私も今年はじめてその音楽祭に出向き、ワーグナーの楽劇「ラインの黄金」を聴くことにした。今年から向こう4年がかりで「ニーベルングの指環」を上演するというのである。演奏会形式ながら指揮はマレク・ヤノフスキ、管弦楽はNHK交響楽団である。ヤノフスキといえばドレスデンでデジタル録音した「指環」のディスクが有名だが、彼は2000年代に入ってからワーグナーの主要なオペラをすべて演奏会形式で収録し、ペンタトーン・レーベルからSACDとして発売されている。ベルリン放送交響楽団を指揮し、多くのワーグナー歌手を揃えたその演奏は、店頭で少し聞いただけだがなかなか良く、私はヤノフスキが指揮者でなかったら出かけることをためらったかも知れない。
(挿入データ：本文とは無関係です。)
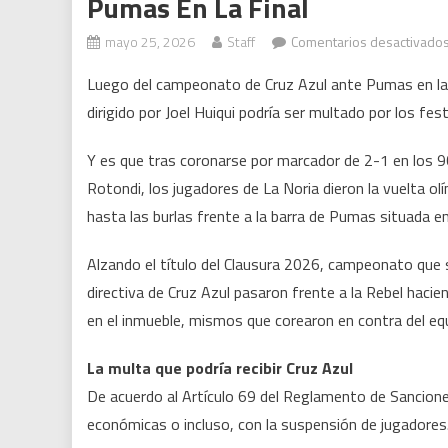
Pumas En La Final
mayo 25, 2026
Staff
Comentarios desactivado
Luego del campeonato de Cruz Azul ante Pumas en la 
dirigido por Joel Huiqui podría ser multado por los fes
Y es que tras coronarse por marcador de 2-1 en los
Rotondi, los jugadores de La Noria dieron la vuelta ol
hasta las burlas frente a la barra de Pumas situada en
Alzando el título del Clausura 2026, campeonato que si
directiva de Cruz Azul pasaron frente a la Rebel haci
en el inmueble, mismos que corearon en contra del equ
La multa que podría recibir Cruz Azul
De acuerdo al Artículo 69 del Reglamento de Sancion
económicas o incluso, con la suspensión de jugadores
桜が散り始めた上野公園も土曜日となれば改札口を出られないほどの混雑ぶりである。そのうちどの程度の人がワーグナーを聞きに来ているのか、などと考えながら東京文化会館へ足を運んだ。会場はすでに多くの人で溢れているが、「ラインの黄金」は休憩なしの2時間半を一気に聴く必要がある。その音楽は常にセリフ付きの対話のようなもので、「指環」の多くの名シーンはその他の楽劇に譲るので、「ラインの黄金」自体は「指環」のプロローグのような作品に過ぎない。有名な音楽は幕切れの「ヴァルハル城への入場」くらいである。
だが私としては初めて見る作品である。そのために対訳を手に入れ、4色ボールペンを手にしながら手元にあった4種類の演奏(ベーム、カイルベルト、ティーレマン、ヤング)を1ヶ月前から会社の行き帰りに聞いてきた。そのためにどの台詞がアルベリヒで、どれがヴォータンか、大変よくわかる状態になっていた。この「予習」こそがワーグナーへの重要なステップだろうと思ったからだ。かつてブーレーズのビデオを見た時も、レヴァインのビデオを見た時も、それなりに面白いとは思ったが、やはりストーリーを押さえておく重要性に気づいたのだった。
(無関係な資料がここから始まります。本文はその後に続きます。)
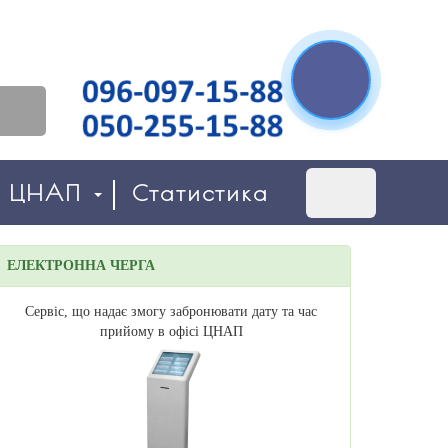
о ЦНАП
Статистика
ЕЛЕКТРОННА ЧЕРГА
Сервіс, що надає змогу забронювати дату та час
прийому в офісі ЦНАП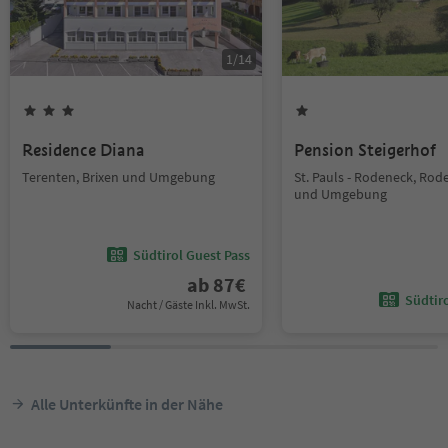
1
/
14
Residence Diana
Pension Steigerhof
Terenten, Brixen und Umgebung
St. Pauls - Rodeneck, Rod
und Umgebung
Südtirol Guest Pass
ab
87
€
Südtir
Nacht / Gäste Inkl. MwSt.
Alle Unterkünfte in der Nähe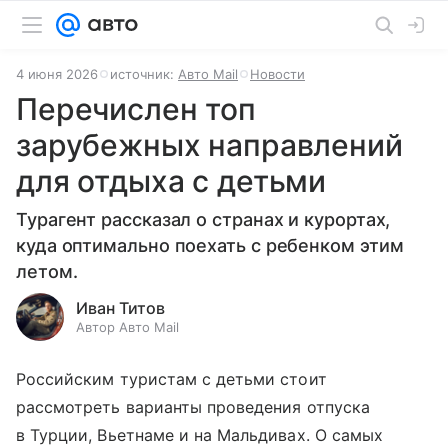
4 июня 2026
источник:
Авто Mail
Новости
Перечислен топ
зарубежных направлений
для отдыха с детьми
Турагент рассказал о странах и курортах,
куда оптимально поехать с ребенком этим
летом.
Иван Титов
Автор Авто Mail
Российским туристам с детьми стоит
рассмотреть варианты проведения отпуска
в Турции, Вьетнаме и на Мальдивах. О самых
第1場は3人のラインの乙女とアルベリヒ(トマス・コニエチュニー)が登場する。演奏が始まると舞台上部に設けられた大きなスクリーンには、ラインの川底をイメージした映像が流れる。NHK交響楽団は100人は越えようかと思われる大きな編成が舞台いっぱいに広がり、左手には6台のハープがずらりと並んで壮観である。ヤノフスキはこの大きな編成を、とてもまとまりのあるものとして演奏を始め、それは弛緩することがなかった。この驚くべき集中力は、オーケストラの技量も手伝って、ハイレベルな上演になることに大いに貢献したと思う。とにかく綺麗に音樂が流れるのである。
第2場に移ると、スクリーンはヴァルハル城を遠望する風景(どことなくノイシュヴァンシュタイン城を思わせる)に変わる。舞台には代わってフリッカ(クラウディア・マーンケ)、フライア(藤谷佳奈枝)、ヴォータン(エギルス・シリンス)が登場している。緊張を孕みながらも、音樂は極めて自然に流れる。唐突な響きも、過剰なうねりもない。悪く言えば意外性に欠けるものの、良く言えば大変スマートである。指揮者の音楽観が、揺るぎないものとして完成しているからだろうと思う。
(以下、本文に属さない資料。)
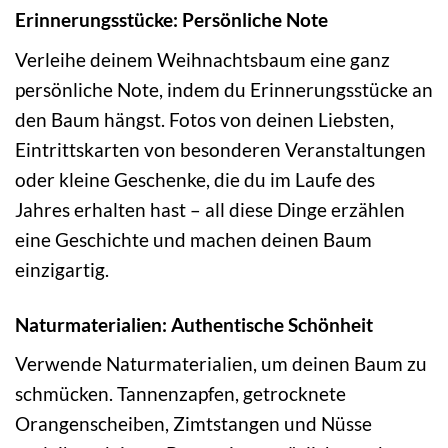
Erinnerungsstücke: Persönliche Note
Verleihe deinem Weihnachtsbaum eine ganz
persönliche Note, indem du Erinnerungsstücke an
den Baum hängst. Fotos von deinen Liebsten,
Eintrittskarten von besonderen Veranstaltungen
oder kleine Geschenke, die du im Laufe des
Jahres erhalten hast – all diese Dinge erzählen
eine Geschichte und machen deinen Baum
einzigartig.
Naturmaterialien: Authentische Schönheit
Verwende Naturmaterialien, um deinen Baum zu
schmücken. Tannenzapfen, getrocknete
Orangenscheiben, Zimtstangen und Nüsse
舞台の後方にファーフナー(シム・インスン)とファーゾルト(フランク・ヴァン・ホーヴz)が登場し、フローとドンナーの努力もむなしく、フライアを人質に連れ去る。このあたりで登場するローゲ(アーノルド・ベズイエン)は、ヴォータンやアルベリヒともどもなかなかの熱唱である。このローゲとヴォータンがニーベルハイムに降りていき、そこに登場するミーメ(ヴォルフガング・アブリンガー=シュペルハッケ)とのやりとりは全体のなかでも際立って素晴らしかったのだが、その第3場へ移るトランジションのシーンは、オーケストラ最後方にずらりと一列にならんだ数十人の打楽器奏者が一斉に金属音を鳴らし、その音はオーケストラと調和しながらあくまでリズミカルであった。スクリーンは煮えたぎる火の中にいる様を表している。
ラインの乙女から奪った黄金からミーメが指環を作り、それがあろうことか、頭巾をかぶって蛙に化けている間にヴォータンに捉えられてしまう。何か学芸会のお芝居のようなストーリーも、ワーグナーの音樂に乗って深刻かつ大袈裟に展開する。舞台に聞き入る何千もの聴衆は、物音ひとつ立てない。今日の客はとてもワーグナーを楽しみにしているなと思う。そして主役4人の素晴らしい熱唱が終わるといよいよ再びヴァルハル城のシーンへと移る。ここからが第4場である。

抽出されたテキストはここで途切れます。